Safety First

Children with autism have a tendency to wander off or leave an area of safety, such as the school or the home, if they are feeling overwhelmed, or even just engrossed in their own worlds. Recently, we’ve seen a number of tragic stories in the news about children on the spectrum, wandering out of school, getting lost, or hurt, or worse. Leigh Merryday, autism parent advocate, teacher, and school media specialist, expresses her concerns over school’s lack of an effetive protocol plan to prevent these incidences from happening. Schools that are specialized for children with special needs are already prepared for wandering students because they are trained and knowledgeable about how autism affects a child’s behavior. However, mainstream schools are less equipped and therefore have higher incidences of autistic children wandering, or elopement as it is commonly referred.

Mrs. Merryday outlines a protocol for schools that she called the SPECTRUM Alert. She explains that her outline suggests ways to make school a safer place for special needs children, and this outline will look different for different schools.

(S) Search Grid: the school and community should be mapped out on a grid including areas of the school that could be vulnerable to elopement as well as any surrounding intersections, train stations, parks, and all bodies of water.

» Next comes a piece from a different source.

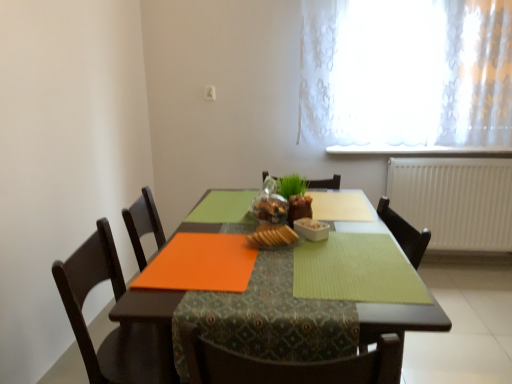 Where is `blank space situated above green textured placemat at center, which ranks as the first place mat in right-to-left order (from a real-world perspective)`? blank space situated above green textured placemat at center, which ranks as the first place mat in right-to-left order (from a real-world perspective) is located at coordinates (353, 258). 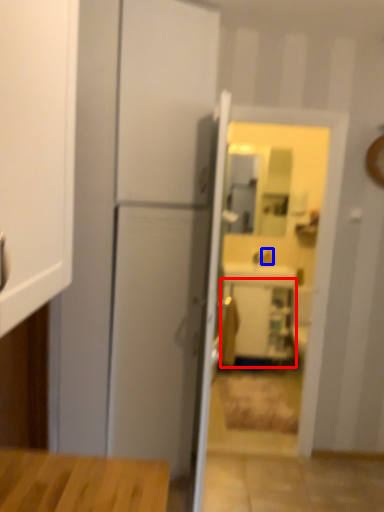 Question: Which of the following is the farthest to the observer, cabinetry (highlighted by a red box) or faucet (highlighted by a blue box)?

(P) Pre-identification: Children who are prone to wandering should have a file that contains: 1) identifying information including a photograph, 2) the child’s level of communication, interests, behaviors, preferences, etc., 3) any health considerations, and 4) a list of possible locations that child may go within the search grid.

(E) Law-Enforcement Liason: one person should be responsible for contacting law enforcement and the child’s parents and anyone else listed to help in the search.

(C) Code: the school should have an alert code for an elopement incident so that teachers would be required to quickly check hallways and out windows in case they see the missing child.

(T) Training: All school personnel should have training in autism that includes information about sensory integration disorder, social difficulties, potential triggers for meltdowns and elopement, bullying and autism, etc. A behavioral analyst and other trained professionals should be involved in the planning and implementation of this training.

(R) Relationships: police officials should be encouraged to develop positive relationships with children on the spectrum so that they will be more comfortable if approached by an officer trying to help them. Having classroom visits so students are familiar with law enforcement and able to recognize that they are there to help is one way to build this relationship.

(U) Understanding: all school staff should understand that there are certain events in gyms, auditoriums, or cafeterias, that can be stressful and unpleasant for an autistic student and plan accordingly to help them avoid those situations.

(M) Media: Radio, television, and social media especially, are powerful tools that can be used to locate missing children. Schools should consider a media strategy if a child goes missing.